You may choose to submit __your results__ to the [scoreboard](https://docs.google.com/spreadsheets/d/1wI1mz7fFiNNc1eZvZfKu_Id23y3QAzL_joVmiqUHm2U/edit?resourcekey#gid=939604299). To this we will programmatically submit your results to a Google Form that live updates the scoreboard in a Google Sheet.

Run the following cell to set the function that helps us with the submission.

> ⚠️ **NOTE**:
> You do not need to understand the content of the next code cell where the result submission function is defined.

In [None]:
def post_results(tag: str, results: dict) -> Tuple[dict, requests.Response]:
    """Submit your trained SAC model results to public scoreboard.

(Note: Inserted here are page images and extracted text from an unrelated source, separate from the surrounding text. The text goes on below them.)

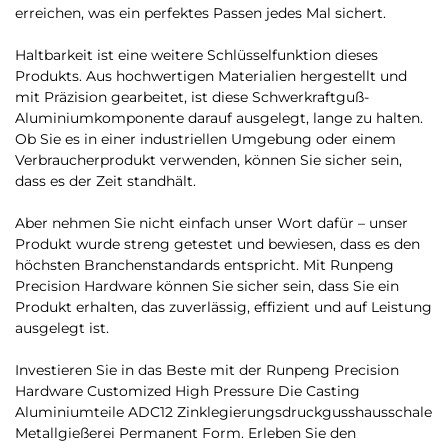
erreichen, was ein perfektes Passen jedes Mal sichert.
Haltbarkeit ist eine weitere Schlüsselfunktion dieses
Produkts. Aus hochwertigen Materialien hergestellt und
mit Präzision gearbeitet, ist diese Schwerkraftguß-
Aluminiumkomponente darauf ausgelegt, lange zu halten.
Ob Sie es in einer industriellen Umgebung oder einem
Verbraucherprodukt verwenden, können Sie sicher sein,
dass es der Zeit standhält.
Aber nehmen Sie nicht einfach unser Wort dafür – unser
Produkt wurde streng getestet und bewiesen, dass es den
höchsten Branchenstandards entspricht. Mit Runpeng
Precision Hardware können Sie sicher sein, dass Sie ein
Produkt erhalten, das zuverlässig, effizient und auf Leistung
ausgelegt ist.
Investieren Sie in das Beste mit der Runpeng Precision
Hardware Customized High Pressure Die Casting
Aluminiumteile ADC12 Zinklegierungsdruckgusshausschale
Metallgießerei Permanent Form. Erleben Sie den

    Submits trained SAC model results to a Google Form and results
    are displayed and ranked in Google Sheets.

    Parameters
    ----------
    tag: str
        A name to use to identify submitted results in scoreboard.
        Avoid including personal identifiers in the tag.
    results: dict
        Mapping of results from your simulation. It is the variable returned
        by the :code:`train_your_custom_sac` function.

    Returns
    -------
    payload: dict
        Submitted results.
    response: requests.Response
        Form post request response.
    """

    # submission for ID
    form_id = '1FAIpQLSc69VR3t5z7ag6ydvv11mDpdBS8ruhz4yBfWD_81IUZ2IYtEw'

    # url to get and fill the form
    get_url = f'https://docs.google.com/forms/d/e/{form_id}/viewform?usp=sf_link'

    # url to submit the form
    post_url = f'https://docs.google.com/forms/u/1/d/e/{form_id}/formResponse'

    # get KPIs
    kpis = get_kpis(results['env']).pivot(
        index='kpi', columns='name', values='value'
    ).to_dict()
    kpis = {k: {
        k_: float(v_) for k_, v_ in v.items() if not math.isnan(v_)
    } for k, v in kpis.items()}

    # set payload
    datetime_fmt = '%Y-%d-%m %H:%M:%S'
    buildings = [int(b.split('_')[-1]) for b in results['buildings']]
    buildings = sorted(buildings)
    buildings = ', '.join([str(b) for b in buildings])
    payload = {
        'uid': uuid.uuid4().hex,
        'create_timestamp': datetime.utcnow().strftime(datetime_fmt),
        'train_start_timestamp': results['train_start_timestamp'].strftime(datetime_fmt),
        'train_end_timestamp': results['train_end_timestamp'].strftime(datetime_fmt),
        'tag': '' if tag is None else tag,
        'random_seed': results['random_seed'],
        'buildings': buildings,
        'simulation_start_time_step': int(results['simulation_start_time_step']),
        'simulation_end_time_step': int(results['simulation_end_time_step']),
        'episodes': results['episodes'],
        'active_observations': ', '.join(sorted(results['active_observations'])),
        'agent_name': str(results['model'].__class__),
        'agent_kwargs': results['agent_kwargs'],
        'reward_function_calculate': inspect.getsource(results['reward_function'].calculate),
        'kpis': kpis,
        'district_electricity_consumption': kpis['District']['electricity_consumption'],
        'district_cost': kpis['District']['cost'],
        'district_carbon_emissions': kpis['District']['carbon_emissions'],
        'district_ramping': kpis['District']['ramping'],
        'district_average_daily_peak': kpis['District']['average_daily_peak'],
        'district_load_factor': kpis['District']['1 - load_factor'],
    }

    # get form question IDs
    response = requests.get(get_url)
    soup = BeautifulSoup(response.text, 'html.parser')
    pattern = re.compile('var FB_PUBLIC_LOAD_DATA_ = (.*?);')
    string = soup.findAll(
        'script', string=pattern
    )[0].string.split(' = ')[-1][:-1]
    questions = json.loads(string)[1][1]
    questions = {q[1]: q[4][0][0] for q in questions}

    # set form question answers
    payload = {k: json.dumps(payload[k]) for k, v in questions.items()}
    parsed_payload = {f'entry.{questions[k]}': v for k, v in payload.items()}

    # submit form
    response = requests.post(post_url, data=parsed_payload)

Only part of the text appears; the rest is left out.